> Task to carry out
For these records, count the lines containing the word "upvotes" and respond with the number alone.

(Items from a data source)
^^^^^^^^^^^^^^^^

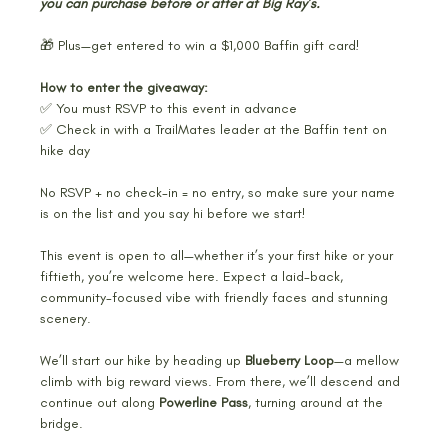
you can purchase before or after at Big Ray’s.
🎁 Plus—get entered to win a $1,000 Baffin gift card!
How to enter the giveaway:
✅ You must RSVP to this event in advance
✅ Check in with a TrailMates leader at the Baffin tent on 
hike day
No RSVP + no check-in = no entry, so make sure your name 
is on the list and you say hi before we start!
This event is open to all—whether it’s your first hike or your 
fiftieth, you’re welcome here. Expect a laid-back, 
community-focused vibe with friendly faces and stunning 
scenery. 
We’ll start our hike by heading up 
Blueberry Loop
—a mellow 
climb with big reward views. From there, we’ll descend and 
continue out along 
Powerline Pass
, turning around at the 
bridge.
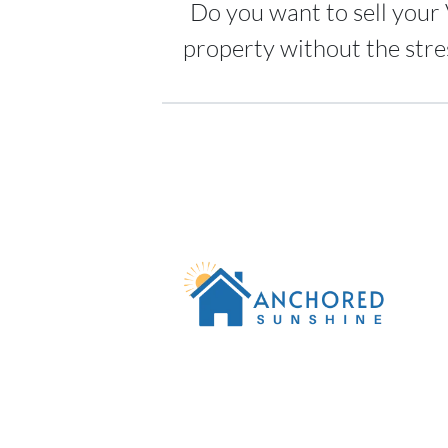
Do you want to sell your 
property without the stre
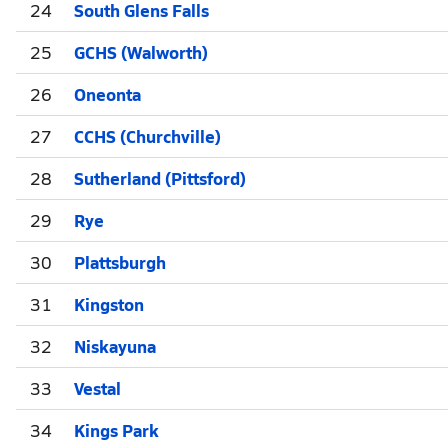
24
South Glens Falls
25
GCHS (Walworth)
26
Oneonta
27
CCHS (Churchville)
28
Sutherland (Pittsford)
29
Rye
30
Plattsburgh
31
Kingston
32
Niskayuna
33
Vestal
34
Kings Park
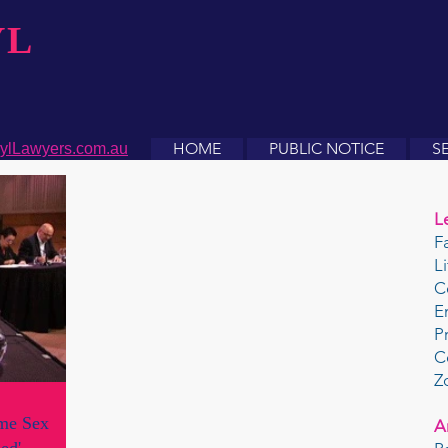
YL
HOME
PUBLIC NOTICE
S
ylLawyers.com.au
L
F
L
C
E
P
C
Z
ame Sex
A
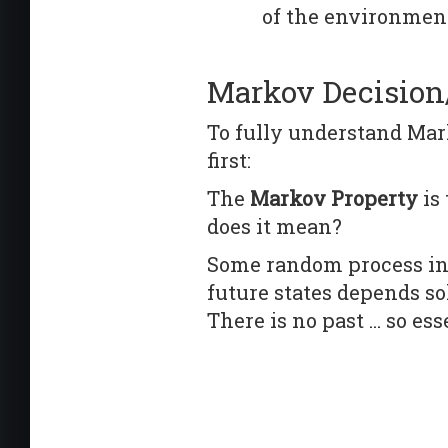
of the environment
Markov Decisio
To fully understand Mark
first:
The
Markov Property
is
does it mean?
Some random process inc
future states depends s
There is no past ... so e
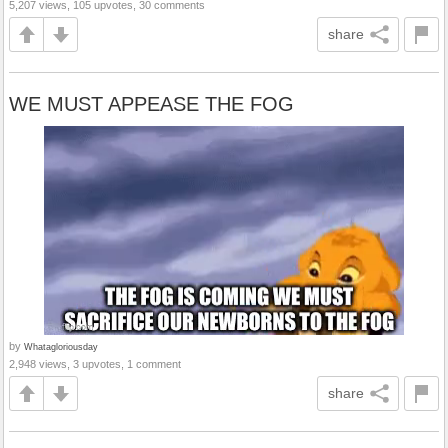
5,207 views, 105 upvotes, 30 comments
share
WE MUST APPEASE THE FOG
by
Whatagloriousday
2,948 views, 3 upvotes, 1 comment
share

^^^^^^^^^^^^^^^^

> Task response
2